**Problem description**
The reply should consist of one number, which is how many lines in the material below contain "positions".

** Working data follows **

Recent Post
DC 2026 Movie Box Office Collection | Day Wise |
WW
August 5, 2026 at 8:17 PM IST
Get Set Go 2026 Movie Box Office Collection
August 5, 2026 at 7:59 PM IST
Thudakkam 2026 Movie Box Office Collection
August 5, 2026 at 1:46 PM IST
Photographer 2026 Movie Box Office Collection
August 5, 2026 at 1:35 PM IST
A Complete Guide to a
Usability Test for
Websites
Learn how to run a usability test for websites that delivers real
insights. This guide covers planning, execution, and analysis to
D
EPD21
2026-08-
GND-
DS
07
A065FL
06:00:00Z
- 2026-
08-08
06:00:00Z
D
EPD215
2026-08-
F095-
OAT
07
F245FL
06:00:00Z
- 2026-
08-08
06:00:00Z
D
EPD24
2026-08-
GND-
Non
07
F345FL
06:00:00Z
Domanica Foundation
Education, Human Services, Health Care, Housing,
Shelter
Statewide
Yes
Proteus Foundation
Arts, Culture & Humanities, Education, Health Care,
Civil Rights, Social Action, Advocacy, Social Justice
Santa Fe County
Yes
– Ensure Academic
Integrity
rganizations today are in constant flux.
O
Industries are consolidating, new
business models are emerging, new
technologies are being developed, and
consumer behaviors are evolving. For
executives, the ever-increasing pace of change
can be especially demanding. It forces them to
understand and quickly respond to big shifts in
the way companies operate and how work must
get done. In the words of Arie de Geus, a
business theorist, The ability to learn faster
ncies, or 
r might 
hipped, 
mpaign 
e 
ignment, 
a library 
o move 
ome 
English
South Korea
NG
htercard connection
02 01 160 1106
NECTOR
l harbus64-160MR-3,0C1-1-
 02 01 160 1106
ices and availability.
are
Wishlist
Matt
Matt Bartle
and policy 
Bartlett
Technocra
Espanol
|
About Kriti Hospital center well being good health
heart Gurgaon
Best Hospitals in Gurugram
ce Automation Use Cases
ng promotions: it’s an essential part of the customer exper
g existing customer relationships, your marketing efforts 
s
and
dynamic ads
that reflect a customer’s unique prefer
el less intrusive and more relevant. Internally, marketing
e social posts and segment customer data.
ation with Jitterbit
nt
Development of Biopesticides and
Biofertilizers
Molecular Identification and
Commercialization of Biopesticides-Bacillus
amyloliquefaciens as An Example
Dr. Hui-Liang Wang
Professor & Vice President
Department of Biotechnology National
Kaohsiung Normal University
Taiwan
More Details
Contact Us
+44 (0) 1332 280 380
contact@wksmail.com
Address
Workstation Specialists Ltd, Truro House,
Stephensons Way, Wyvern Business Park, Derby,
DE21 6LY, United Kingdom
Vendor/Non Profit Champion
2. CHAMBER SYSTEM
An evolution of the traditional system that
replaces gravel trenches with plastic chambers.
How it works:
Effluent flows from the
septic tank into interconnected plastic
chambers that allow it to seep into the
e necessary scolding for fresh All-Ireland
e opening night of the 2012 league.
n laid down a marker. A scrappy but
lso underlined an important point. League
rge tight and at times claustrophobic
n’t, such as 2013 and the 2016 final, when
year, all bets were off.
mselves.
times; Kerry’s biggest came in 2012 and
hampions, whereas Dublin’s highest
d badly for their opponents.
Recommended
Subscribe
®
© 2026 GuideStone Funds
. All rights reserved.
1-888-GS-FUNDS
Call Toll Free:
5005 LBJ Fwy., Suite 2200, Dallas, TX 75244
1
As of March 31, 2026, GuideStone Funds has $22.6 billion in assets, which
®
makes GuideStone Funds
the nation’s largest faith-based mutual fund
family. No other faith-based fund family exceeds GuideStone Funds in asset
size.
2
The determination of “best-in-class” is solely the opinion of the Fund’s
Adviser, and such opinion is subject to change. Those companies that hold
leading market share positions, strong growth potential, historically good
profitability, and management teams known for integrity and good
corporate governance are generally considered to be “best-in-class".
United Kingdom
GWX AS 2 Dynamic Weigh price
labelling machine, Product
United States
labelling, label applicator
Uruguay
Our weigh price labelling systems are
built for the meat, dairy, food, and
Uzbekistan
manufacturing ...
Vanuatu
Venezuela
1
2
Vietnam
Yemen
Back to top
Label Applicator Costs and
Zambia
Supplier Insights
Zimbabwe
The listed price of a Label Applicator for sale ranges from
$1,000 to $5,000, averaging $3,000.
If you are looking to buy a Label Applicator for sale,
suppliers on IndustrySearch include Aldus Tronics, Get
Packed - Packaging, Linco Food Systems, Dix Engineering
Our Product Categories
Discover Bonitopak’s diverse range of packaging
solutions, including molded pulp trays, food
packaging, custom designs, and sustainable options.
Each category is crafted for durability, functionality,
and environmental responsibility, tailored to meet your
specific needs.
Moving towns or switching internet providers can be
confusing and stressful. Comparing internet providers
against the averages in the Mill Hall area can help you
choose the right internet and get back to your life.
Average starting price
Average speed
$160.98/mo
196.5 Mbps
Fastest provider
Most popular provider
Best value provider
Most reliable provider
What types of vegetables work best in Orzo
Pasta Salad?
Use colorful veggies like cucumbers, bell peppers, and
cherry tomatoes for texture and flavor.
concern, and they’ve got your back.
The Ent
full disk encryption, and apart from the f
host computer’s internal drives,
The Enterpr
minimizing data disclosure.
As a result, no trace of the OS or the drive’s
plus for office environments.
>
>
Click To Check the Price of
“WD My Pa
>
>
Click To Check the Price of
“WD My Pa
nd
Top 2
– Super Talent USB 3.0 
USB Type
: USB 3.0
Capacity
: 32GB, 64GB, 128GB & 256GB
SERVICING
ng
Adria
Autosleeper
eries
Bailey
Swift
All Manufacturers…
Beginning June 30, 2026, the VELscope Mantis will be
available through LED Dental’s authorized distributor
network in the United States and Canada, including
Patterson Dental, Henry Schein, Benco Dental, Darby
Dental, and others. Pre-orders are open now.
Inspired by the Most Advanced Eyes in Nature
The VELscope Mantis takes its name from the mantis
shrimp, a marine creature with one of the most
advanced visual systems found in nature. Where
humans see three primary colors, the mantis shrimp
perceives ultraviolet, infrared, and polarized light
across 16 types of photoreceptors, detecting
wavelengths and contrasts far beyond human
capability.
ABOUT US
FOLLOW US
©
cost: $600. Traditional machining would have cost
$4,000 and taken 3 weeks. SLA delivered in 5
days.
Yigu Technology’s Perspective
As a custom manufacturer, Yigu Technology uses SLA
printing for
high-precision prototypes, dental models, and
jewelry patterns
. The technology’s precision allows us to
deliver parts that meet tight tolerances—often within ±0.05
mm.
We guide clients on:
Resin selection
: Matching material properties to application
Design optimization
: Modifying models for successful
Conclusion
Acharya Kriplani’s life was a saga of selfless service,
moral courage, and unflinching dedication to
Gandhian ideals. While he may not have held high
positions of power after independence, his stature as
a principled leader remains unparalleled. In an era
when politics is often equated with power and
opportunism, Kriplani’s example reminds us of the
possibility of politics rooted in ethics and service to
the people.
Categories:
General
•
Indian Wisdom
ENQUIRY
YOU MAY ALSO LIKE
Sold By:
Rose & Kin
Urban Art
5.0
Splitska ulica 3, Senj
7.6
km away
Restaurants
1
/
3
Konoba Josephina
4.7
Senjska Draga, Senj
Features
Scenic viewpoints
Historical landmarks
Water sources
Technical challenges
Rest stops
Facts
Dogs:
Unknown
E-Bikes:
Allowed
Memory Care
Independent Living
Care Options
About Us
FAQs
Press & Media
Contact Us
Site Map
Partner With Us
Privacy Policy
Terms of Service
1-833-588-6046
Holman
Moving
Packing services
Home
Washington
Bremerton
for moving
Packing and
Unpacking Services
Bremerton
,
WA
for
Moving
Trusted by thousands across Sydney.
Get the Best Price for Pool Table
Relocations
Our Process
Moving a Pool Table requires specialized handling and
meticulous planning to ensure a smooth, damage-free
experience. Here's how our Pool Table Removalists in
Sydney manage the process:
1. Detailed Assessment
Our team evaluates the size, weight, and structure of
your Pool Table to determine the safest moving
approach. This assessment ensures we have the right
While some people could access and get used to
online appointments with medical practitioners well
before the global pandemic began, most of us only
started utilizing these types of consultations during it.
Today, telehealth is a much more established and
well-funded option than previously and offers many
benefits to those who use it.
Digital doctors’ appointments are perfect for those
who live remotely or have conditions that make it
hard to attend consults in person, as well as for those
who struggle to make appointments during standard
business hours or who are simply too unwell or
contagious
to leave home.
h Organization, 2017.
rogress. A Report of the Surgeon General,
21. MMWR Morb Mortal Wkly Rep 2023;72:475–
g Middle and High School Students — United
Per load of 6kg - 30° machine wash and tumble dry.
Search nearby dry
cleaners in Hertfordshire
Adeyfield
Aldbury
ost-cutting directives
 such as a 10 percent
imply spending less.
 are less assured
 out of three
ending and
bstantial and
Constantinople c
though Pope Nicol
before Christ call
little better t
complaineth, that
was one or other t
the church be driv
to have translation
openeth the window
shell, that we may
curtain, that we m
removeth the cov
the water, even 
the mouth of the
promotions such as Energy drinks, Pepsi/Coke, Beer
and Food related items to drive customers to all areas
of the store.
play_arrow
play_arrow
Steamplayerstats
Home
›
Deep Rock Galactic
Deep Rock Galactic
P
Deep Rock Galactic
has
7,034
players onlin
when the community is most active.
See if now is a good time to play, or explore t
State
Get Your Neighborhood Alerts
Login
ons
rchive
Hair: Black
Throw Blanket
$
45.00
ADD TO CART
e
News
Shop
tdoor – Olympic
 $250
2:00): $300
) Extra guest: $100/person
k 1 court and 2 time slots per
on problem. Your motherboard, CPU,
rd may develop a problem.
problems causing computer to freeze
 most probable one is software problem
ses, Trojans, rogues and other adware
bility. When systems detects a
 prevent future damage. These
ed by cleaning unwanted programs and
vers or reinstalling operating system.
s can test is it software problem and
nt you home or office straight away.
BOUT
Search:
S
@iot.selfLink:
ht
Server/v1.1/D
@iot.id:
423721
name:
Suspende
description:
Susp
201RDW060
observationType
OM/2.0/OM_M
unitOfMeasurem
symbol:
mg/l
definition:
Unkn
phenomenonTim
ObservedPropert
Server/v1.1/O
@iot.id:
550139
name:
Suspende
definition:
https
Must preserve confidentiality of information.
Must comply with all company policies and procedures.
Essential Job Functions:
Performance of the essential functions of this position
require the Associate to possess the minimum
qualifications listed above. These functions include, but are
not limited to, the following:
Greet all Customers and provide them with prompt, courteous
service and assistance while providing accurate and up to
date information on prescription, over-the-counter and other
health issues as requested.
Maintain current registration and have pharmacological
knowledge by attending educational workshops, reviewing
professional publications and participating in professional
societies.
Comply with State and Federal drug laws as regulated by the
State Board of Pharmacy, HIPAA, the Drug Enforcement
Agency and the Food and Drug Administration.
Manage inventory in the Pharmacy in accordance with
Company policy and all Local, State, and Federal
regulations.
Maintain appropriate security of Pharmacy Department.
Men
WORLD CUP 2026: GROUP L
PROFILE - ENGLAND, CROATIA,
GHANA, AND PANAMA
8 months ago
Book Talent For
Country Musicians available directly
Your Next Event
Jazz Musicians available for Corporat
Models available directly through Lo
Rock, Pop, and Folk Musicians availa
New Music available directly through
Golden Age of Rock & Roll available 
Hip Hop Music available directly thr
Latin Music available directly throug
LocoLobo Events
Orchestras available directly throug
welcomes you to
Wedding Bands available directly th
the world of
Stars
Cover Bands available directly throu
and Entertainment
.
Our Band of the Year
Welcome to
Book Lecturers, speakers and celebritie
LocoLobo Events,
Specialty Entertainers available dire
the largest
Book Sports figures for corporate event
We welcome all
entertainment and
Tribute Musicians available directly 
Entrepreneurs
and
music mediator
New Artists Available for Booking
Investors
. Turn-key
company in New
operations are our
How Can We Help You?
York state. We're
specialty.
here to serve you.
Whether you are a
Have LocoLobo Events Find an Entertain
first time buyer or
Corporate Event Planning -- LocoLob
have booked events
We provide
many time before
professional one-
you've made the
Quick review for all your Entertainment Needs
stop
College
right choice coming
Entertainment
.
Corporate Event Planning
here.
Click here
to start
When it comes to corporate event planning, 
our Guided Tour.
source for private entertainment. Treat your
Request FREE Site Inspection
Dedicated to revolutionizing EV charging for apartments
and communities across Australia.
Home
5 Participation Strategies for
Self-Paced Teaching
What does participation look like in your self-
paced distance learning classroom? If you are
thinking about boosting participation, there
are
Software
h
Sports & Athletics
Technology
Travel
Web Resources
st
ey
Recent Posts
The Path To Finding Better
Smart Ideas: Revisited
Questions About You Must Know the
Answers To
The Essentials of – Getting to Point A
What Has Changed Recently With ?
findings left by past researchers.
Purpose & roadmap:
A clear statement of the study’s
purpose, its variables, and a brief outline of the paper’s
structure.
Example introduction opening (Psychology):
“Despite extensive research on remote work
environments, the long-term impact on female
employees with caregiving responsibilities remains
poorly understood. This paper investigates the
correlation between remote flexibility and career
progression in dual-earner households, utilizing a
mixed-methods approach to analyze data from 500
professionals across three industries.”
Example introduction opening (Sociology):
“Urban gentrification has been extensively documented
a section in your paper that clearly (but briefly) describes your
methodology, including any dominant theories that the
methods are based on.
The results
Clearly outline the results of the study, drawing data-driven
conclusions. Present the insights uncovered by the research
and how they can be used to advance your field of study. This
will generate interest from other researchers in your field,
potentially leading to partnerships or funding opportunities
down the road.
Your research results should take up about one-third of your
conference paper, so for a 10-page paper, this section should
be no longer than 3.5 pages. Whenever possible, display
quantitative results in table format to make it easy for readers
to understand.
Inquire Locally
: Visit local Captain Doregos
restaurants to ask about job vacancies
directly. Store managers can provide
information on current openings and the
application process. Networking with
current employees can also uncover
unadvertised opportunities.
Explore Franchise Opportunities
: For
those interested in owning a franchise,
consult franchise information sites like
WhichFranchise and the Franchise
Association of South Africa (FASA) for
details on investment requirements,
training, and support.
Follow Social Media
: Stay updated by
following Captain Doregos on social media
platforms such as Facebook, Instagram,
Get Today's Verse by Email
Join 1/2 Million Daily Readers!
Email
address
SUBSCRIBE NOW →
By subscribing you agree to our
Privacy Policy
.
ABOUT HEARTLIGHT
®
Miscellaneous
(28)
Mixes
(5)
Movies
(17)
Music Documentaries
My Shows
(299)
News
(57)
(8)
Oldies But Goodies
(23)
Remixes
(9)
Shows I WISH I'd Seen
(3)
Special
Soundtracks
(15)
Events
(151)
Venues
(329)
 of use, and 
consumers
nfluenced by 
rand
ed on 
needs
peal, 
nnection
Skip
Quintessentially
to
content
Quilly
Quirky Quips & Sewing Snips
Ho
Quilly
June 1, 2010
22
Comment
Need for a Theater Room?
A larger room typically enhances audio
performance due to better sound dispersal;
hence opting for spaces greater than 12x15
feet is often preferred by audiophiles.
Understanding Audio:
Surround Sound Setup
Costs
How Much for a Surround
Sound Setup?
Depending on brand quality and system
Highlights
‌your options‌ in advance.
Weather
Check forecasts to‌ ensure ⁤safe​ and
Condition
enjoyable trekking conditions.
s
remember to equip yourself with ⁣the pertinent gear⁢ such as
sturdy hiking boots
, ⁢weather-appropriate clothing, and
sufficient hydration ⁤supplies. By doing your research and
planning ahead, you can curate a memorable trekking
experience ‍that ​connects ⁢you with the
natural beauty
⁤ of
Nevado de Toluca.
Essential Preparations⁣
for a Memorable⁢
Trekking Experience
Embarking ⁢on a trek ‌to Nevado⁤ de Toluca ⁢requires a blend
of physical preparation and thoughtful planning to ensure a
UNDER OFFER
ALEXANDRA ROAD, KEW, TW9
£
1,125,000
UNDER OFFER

** End of Working data **

**Result**
2